Although the data below contains pictures, please reproduce only its words, exactly.
┌────────
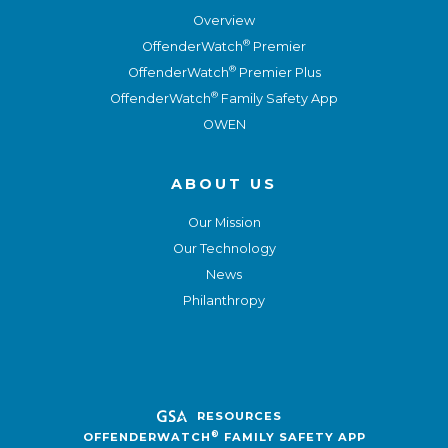
Overview
®
OffenderWatch
Premier
®
OffenderWatch
Premier Plus
®
OffenderWatch
Family Safety App
OWEN
ABOUT US
Our Mission
Our Technology
News
Philanthropy
RESOURCES
®
OFFENDERWATCH
FAMILY SAFETY APP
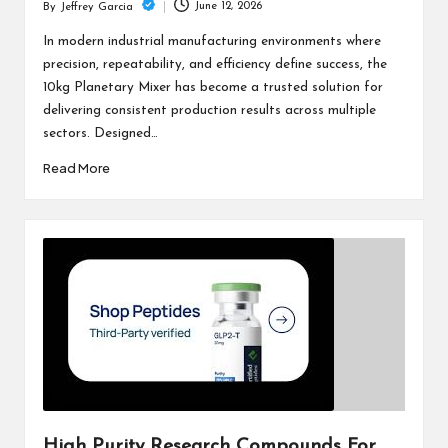
June 12, 2026
By
Jeffrey Garcia
Posted
by
In modern industrial manufacturing environments where
precision, repeatability, and efficiency define success, the
10kg Planetary Mixer has become a trusted solution for
delivering consistent production results across multiple
sectors. Designed…
Read More
High Purity Research Compounds For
└────────
# Task answer
Overview
®
OffenderWatch
Premier
®
OffenderWatch
Premier Plus
®
OffenderWatch
Family Safety App
OWEN
ABOUT US
Our Mission
Our Technology
News
Philanthropy
RESOURCES
®
OFFENDERWATCH
FAMILY SAFETY APP
June 12, 2026
By
Jeffrey Garcia
Posted
by
In modern industrial manufacturing environments where
precision, repeatability, and efficiency define success, the
10kg Planetary Mixer has become a trusted solution for
delivering consistent production results across multiple
sectors. Designed…
Read More
High Purity Research Compounds For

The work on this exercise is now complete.